Energy conservation when applying a force at a point of a rigid body

Question

Rigid bodies are known to be modelled using mass, momentum, tensor of inertia, angular momentum, position of a center of mass and some representation of orientation in space.

If we apply a force vector to some point of a rigid body, such that the axis of the force vector would pass through the center of mass, them we should only affect its momentum, and not angular momentum. Otherwise, torque is involved, and we also affect the angular momentum.

Some sources, for example https://gamedev.stackexchange.com/a/115553 claim that in such cases, we apply the torque independently of the force.

Given that the kinetic energy of a rigid body is a sum of its linear kinetic energy, and rotational kinetic energy, I wonder how can this be reconciled with energy conservation?

(I've found that the question was touched briefly in the comments to https://physics.stackexchange.com/a/16568/72748 but no satisfying explanation was given)

Answer 1

The source you mention shows a function - and thus for general use - that update force and torque applied to a body (I guess).

In the very special cases:

• with $\texttt{point - centerOfMass}$ aligned with the force $\texttt{f}$, or
• point of application in the center of mass, $\texttt{point- centerOfMass}$ = 0.

the cross product is identically zero, and so no net torque.

Next.

1. Please avoid talking about linear and rotational kinetical energy. This is a very particular decomposition of the kinetic energy of a rigid body with the center of mass as reference point. Only in that case you can write

   $$ K = \frac{1}{2} m |\vec{v}_G|^2 + \frac{1}{2} \vec{\omega} \cdot \mathbb{I}_G \cdot \vec{\omega} \ .$$

   For general expression of kinetic energy of rigid bodies, here a link

2. There's nothing to be reconciled there. Kinetic energy theorem gives you that time derivative of kinetic energy equals the total power of actions acting on the system (both internal and external)

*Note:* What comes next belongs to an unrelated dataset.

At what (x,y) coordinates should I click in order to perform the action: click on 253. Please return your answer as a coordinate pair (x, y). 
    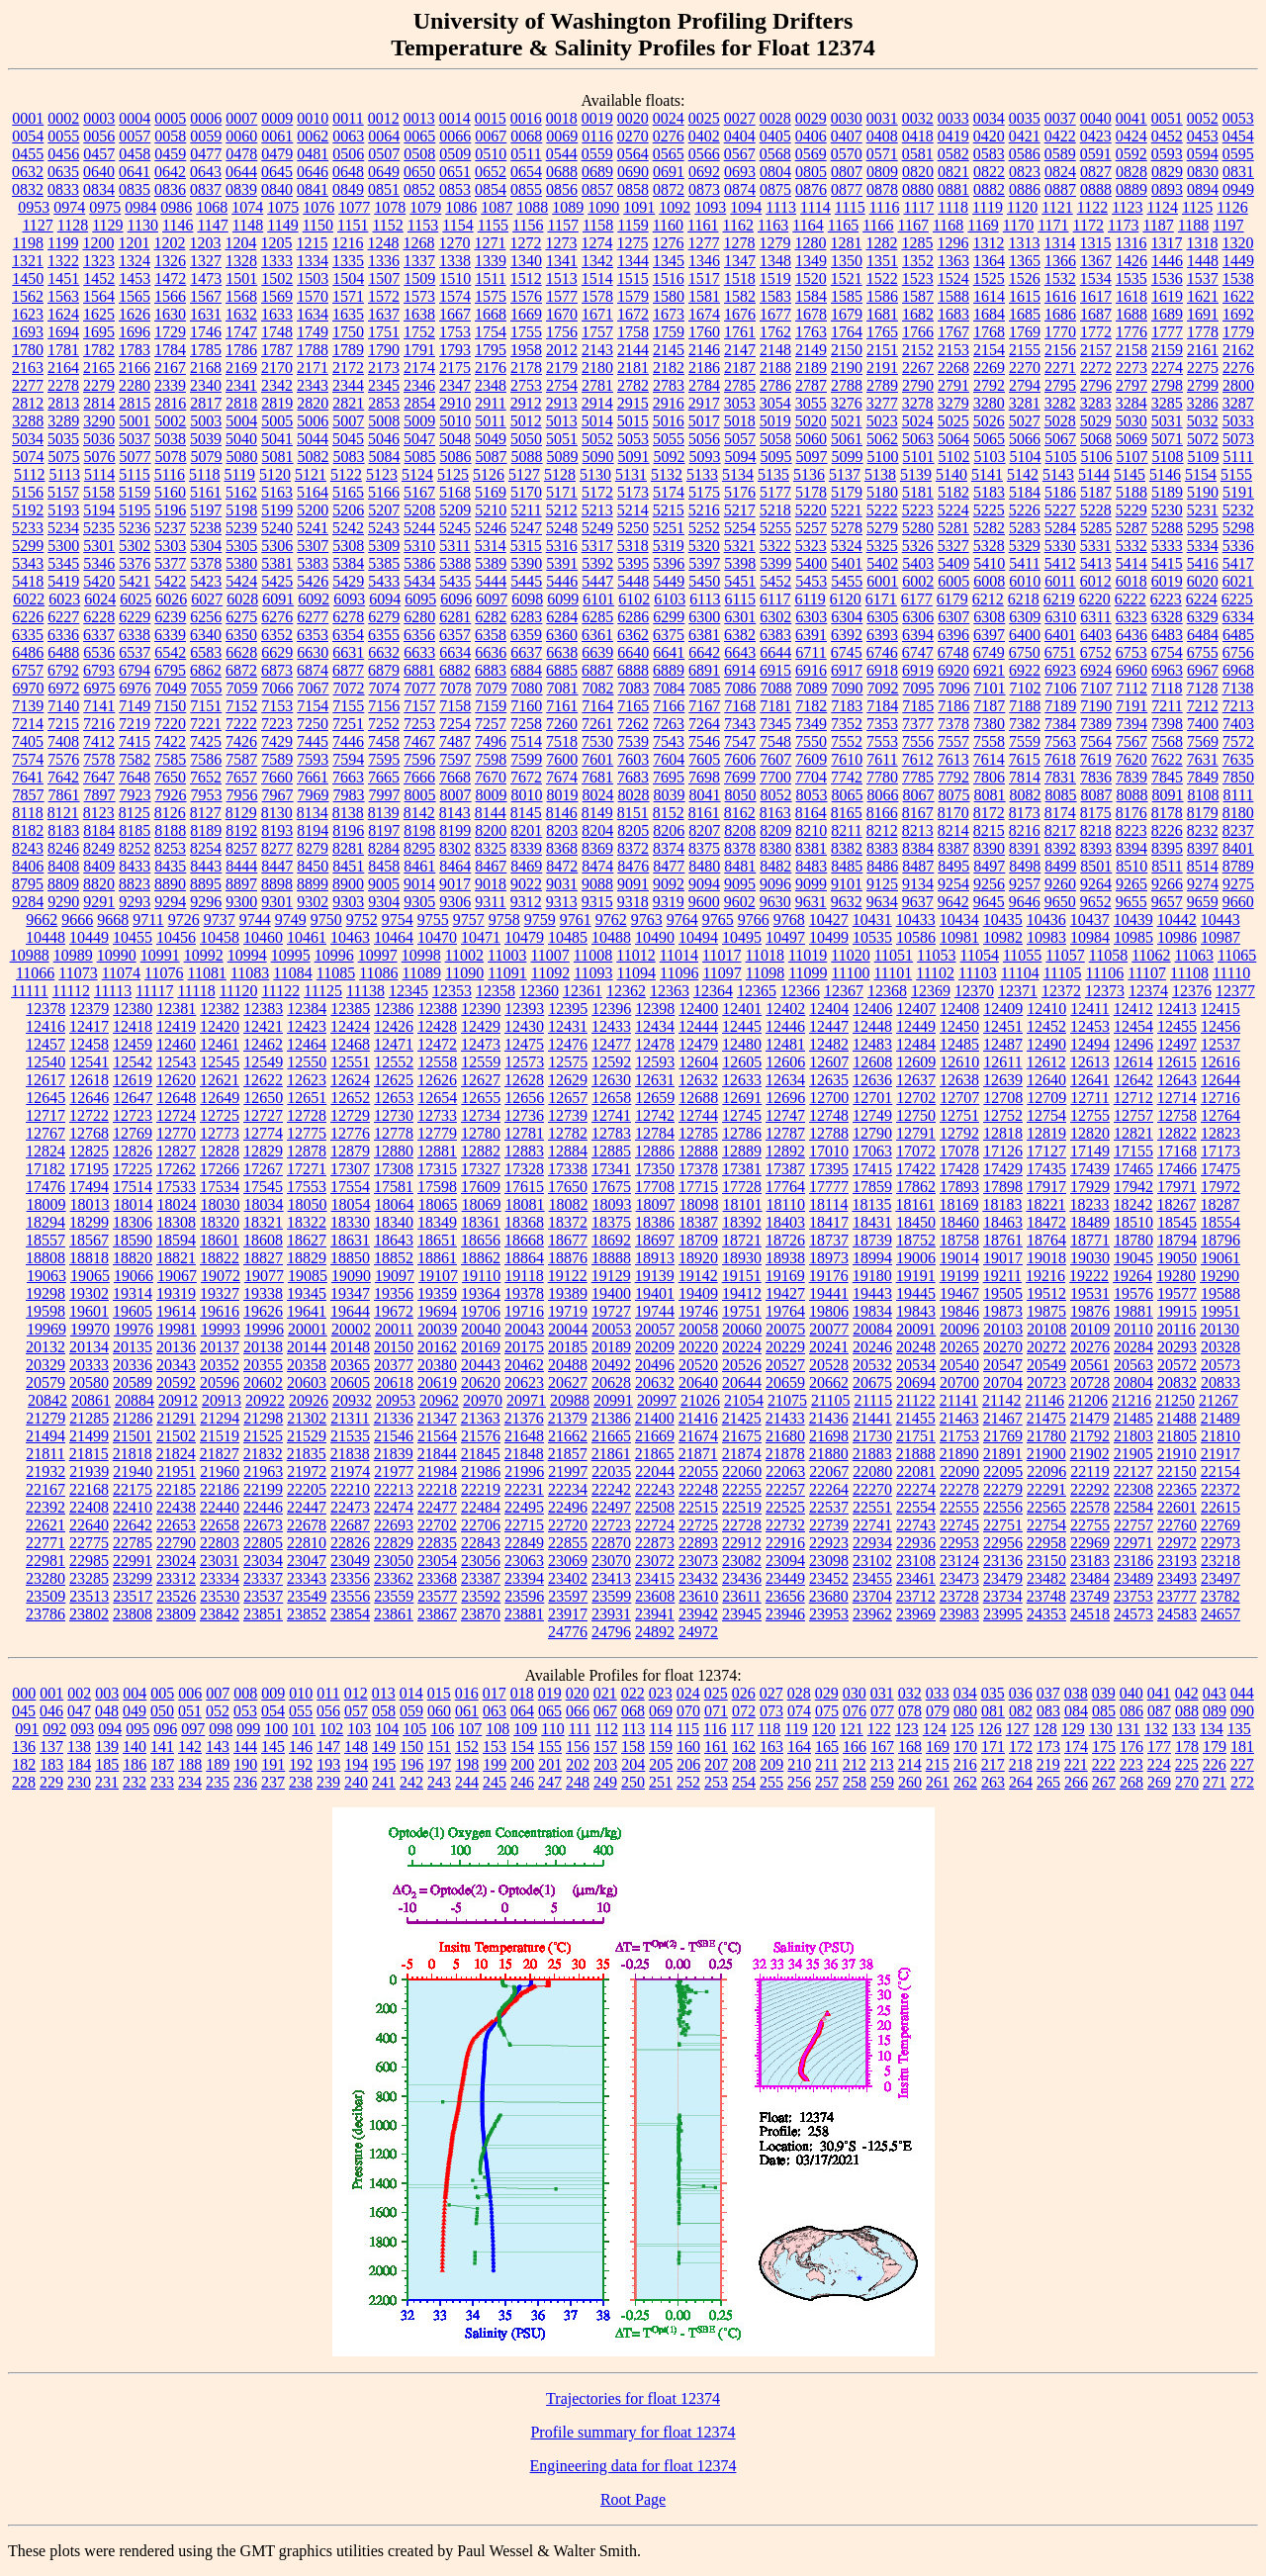     Looking at the image, I should click on (716, 1782).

   $$\dot{K} = P^{tot} \ .$$

   If everything is referred to the center of mass, dynamical equation reads

   $$\begin{cases} \dot{\vec{Q}} = \vec{F}^e \\ \dot{\vec{L}}_G = \vec{M}_G^e \\ \dot{K} = P^{tot} \ . \end{cases}$$

   Here $\vec{M}_G^e = \vec{0}$, thus angular momentum is constant and angular velocity is constant as well. So time derivative of kinetic energy reads

   $$\vec{v}_G \cdot m \dot{\vec{v}}_G = \vec{v}_G \cdot \vec{F}^e \ ,$$

   i.e. kinetic energy theorem here is nothing but the scalar product of the velocity of the center of mass with the momentum balance equation.